Discussion related to DC area passenger rail services from Northern Virginia to Baltimore, MD. Includes Light Rail and Baltimore Subway.

Moderators: mtuandrew, therock, Robert Paniagua

 #1404592  by JackRussell
 
JDC wrote:Metro's Board will receive a presentation on Thursday as prep for the FY 2018 budget. One of the proposals is closing the lowest ridership stations during off-peak periods (inc. weekends). http://wmata.com/about_metro/board_of_d ... etPrep.pdf
The proposal to close stations in off-peak periods horrifies me. Orange, Blue and Silver lines take it in the shorts. PG county and Tysons Corner get the worst cuts.

But I think the proposal is really an attempt to get the localities to take the funding problems more seriously.
 #1404626  by MCL1981
 
Only at WMATA. Build this new Silver Line based on bloated estimated ridership numbers, then promptly close all the brand new stations due to low actual ridership.
 #1404646  by JackRussell
 
MCL1981 wrote:Only at WMATA. Build this new Silver Line based on bloated estimated ridership numbers, then promptly close all the brand new stations due to low actual ridership.
That's not fair at all. When the first sections of the Red line were built through DC, the ridership was low as well. The first time I went to Clarendon, there were no high rises there at all - mostly old single-story buildings and vacant lots that were being used as parking lots, and a handful of restaurants.

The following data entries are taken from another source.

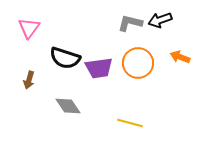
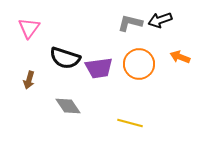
orange circle: moved 1 px right, 1 px down
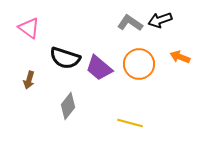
gray L-shape: rotated 20 degrees clockwise
pink triangle: rotated 30 degrees counterclockwise
purple trapezoid: rotated 48 degrees clockwise
gray diamond: rotated 72 degrees clockwise
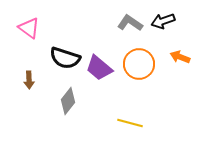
black arrow: moved 3 px right, 1 px down
brown arrow: rotated 18 degrees counterclockwise
gray diamond: moved 5 px up
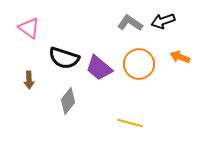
black semicircle: moved 1 px left
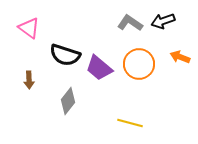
black semicircle: moved 1 px right, 3 px up
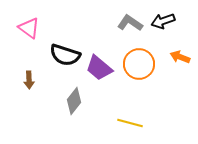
gray diamond: moved 6 px right
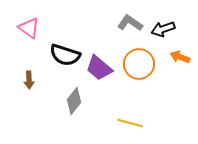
black arrow: moved 8 px down
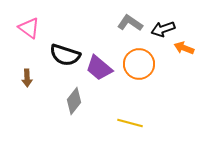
orange arrow: moved 4 px right, 9 px up
brown arrow: moved 2 px left, 2 px up
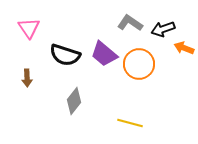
pink triangle: rotated 20 degrees clockwise
purple trapezoid: moved 5 px right, 14 px up
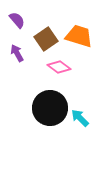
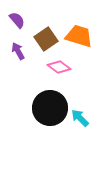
purple arrow: moved 1 px right, 2 px up
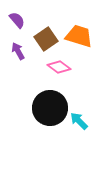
cyan arrow: moved 1 px left, 3 px down
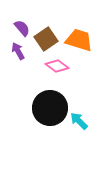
purple semicircle: moved 5 px right, 8 px down
orange trapezoid: moved 4 px down
pink diamond: moved 2 px left, 1 px up
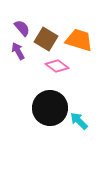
brown square: rotated 25 degrees counterclockwise
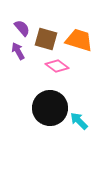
brown square: rotated 15 degrees counterclockwise
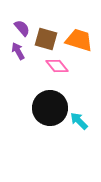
pink diamond: rotated 15 degrees clockwise
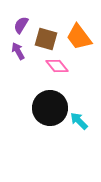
purple semicircle: moved 1 px left, 3 px up; rotated 108 degrees counterclockwise
orange trapezoid: moved 3 px up; rotated 144 degrees counterclockwise
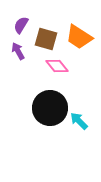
orange trapezoid: rotated 20 degrees counterclockwise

There are currently tower cranes all over the place in Tysons - they are building 20-30 story buildings all over the place - mostly housing at this point, but some are mixed use.
 #1404648  by MCL1981
 
As I recall, all the ridership estimates WMATA touted for the initial opening of the siliver line were totally bunked. I'm not talking about future ridership estimates. I'm talking about today ridership estimates. It's apparently so low that they can simply close the stations.
 #1404653  by JackRussell
 
MCL1981 wrote:As I recall, all the ridership estimates WMATA touted for the initial opening of the siliver line were totally bunked. I'm not talking about future ridership estimates. I'm talking about today ridership estimates. It's apparently so low that they can simply close the stations.
And I thought the ridership was above projections, not below.

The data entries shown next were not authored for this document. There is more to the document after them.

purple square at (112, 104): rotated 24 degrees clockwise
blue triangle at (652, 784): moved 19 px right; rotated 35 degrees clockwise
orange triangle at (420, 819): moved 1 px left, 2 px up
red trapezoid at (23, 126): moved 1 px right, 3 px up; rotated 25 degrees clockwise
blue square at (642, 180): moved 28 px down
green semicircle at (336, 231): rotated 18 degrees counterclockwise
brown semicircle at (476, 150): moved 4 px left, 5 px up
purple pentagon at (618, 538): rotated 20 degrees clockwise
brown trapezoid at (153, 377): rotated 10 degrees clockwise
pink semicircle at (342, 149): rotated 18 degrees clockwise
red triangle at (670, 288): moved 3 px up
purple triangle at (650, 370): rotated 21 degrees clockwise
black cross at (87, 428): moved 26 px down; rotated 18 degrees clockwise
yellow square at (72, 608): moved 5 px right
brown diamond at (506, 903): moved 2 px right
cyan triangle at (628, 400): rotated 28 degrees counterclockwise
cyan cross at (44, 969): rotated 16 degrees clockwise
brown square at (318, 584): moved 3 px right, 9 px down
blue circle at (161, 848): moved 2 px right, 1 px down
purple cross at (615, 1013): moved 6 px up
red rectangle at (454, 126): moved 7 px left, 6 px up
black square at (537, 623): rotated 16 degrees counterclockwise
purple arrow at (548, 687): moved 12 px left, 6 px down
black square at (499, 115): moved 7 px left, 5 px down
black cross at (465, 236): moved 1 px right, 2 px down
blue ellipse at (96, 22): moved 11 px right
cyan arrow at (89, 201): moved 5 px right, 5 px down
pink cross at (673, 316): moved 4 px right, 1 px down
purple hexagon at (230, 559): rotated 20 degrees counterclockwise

That's all well and good for people who don't live next to one of those stations. If you start shutting down stations, it isn't clear that the TOD will proceed to the point where the stations ever have the ridership that you seem to think is needed for them to be deemed worthy.

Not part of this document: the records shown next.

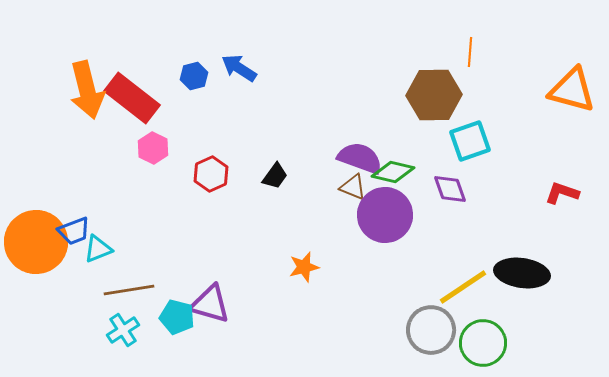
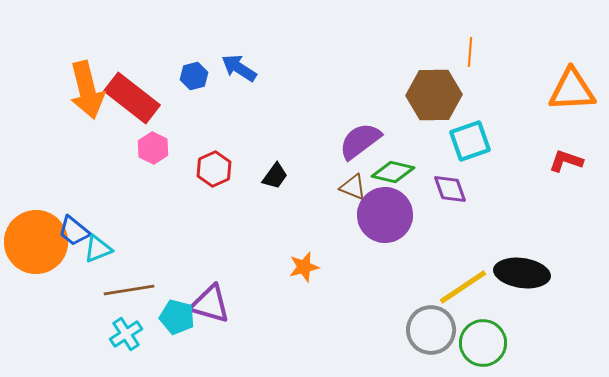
orange triangle: rotated 18 degrees counterclockwise
purple semicircle: moved 17 px up; rotated 57 degrees counterclockwise
red hexagon: moved 3 px right, 5 px up
red L-shape: moved 4 px right, 32 px up
blue trapezoid: rotated 60 degrees clockwise
cyan cross: moved 3 px right, 4 px down
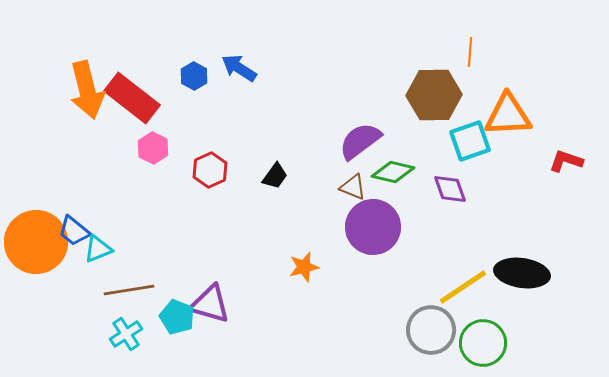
blue hexagon: rotated 16 degrees counterclockwise
orange triangle: moved 64 px left, 25 px down
red hexagon: moved 4 px left, 1 px down
purple circle: moved 12 px left, 12 px down
cyan pentagon: rotated 8 degrees clockwise
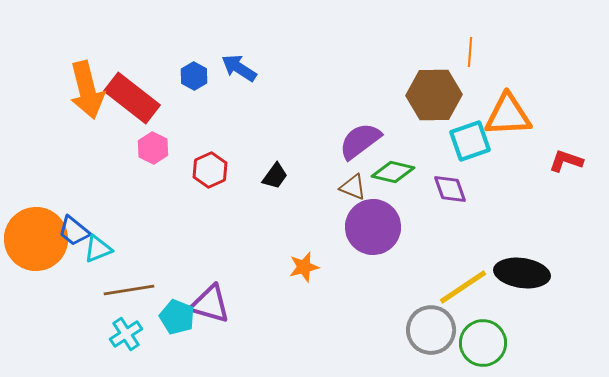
orange circle: moved 3 px up
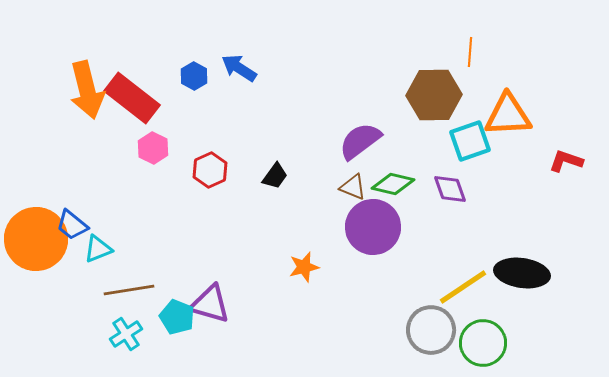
green diamond: moved 12 px down
blue trapezoid: moved 2 px left, 6 px up
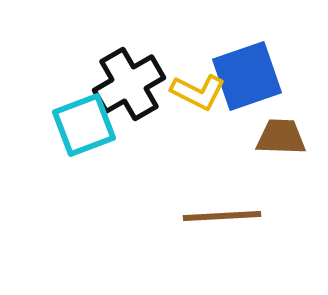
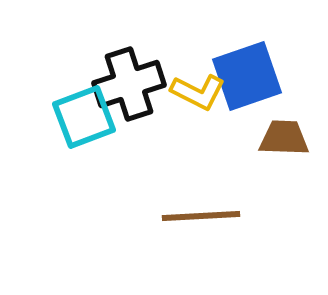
black cross: rotated 12 degrees clockwise
cyan square: moved 8 px up
brown trapezoid: moved 3 px right, 1 px down
brown line: moved 21 px left
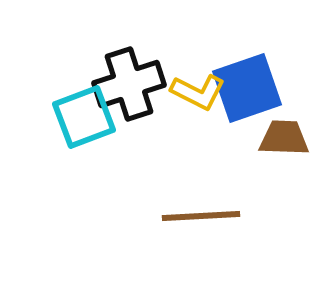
blue square: moved 12 px down
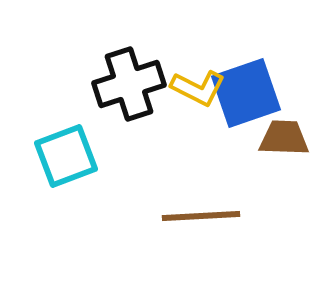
blue square: moved 1 px left, 5 px down
yellow L-shape: moved 4 px up
cyan square: moved 18 px left, 39 px down
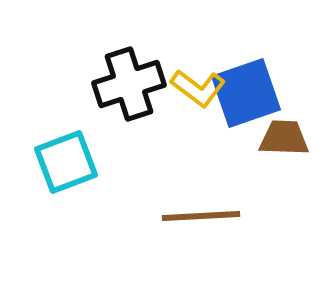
yellow L-shape: rotated 10 degrees clockwise
cyan square: moved 6 px down
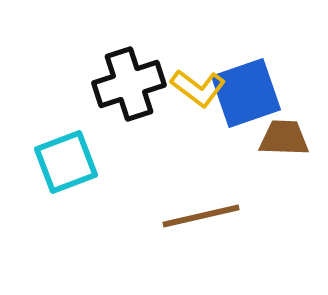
brown line: rotated 10 degrees counterclockwise
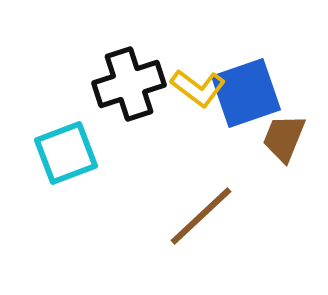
brown trapezoid: rotated 70 degrees counterclockwise
cyan square: moved 9 px up
brown line: rotated 30 degrees counterclockwise
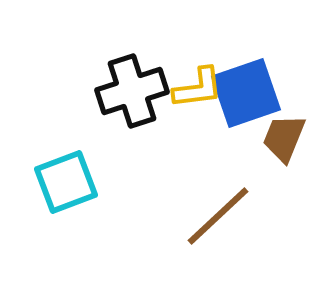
black cross: moved 3 px right, 7 px down
yellow L-shape: rotated 44 degrees counterclockwise
cyan square: moved 29 px down
brown line: moved 17 px right
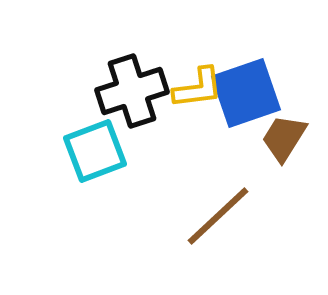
brown trapezoid: rotated 10 degrees clockwise
cyan square: moved 29 px right, 31 px up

This is the death-spiral that a lot of people have warned about. You start closing stations and fewer people will take the train (you already have that in smaller amounts with the midnight closures). Then you re-evaluate based on this new information, and decide that some more stations can be closed, and the next thing you know they decide to shut the system down on weekends because nobody wants to deal the degraded service.
 #1404663  by MCL1981
 
Yep. The death spiral has been evident for several years now. If the media wasn't Metro's personal PR mouthpiece for the last 40 years, perhaps it wouldn't have gotten to this point.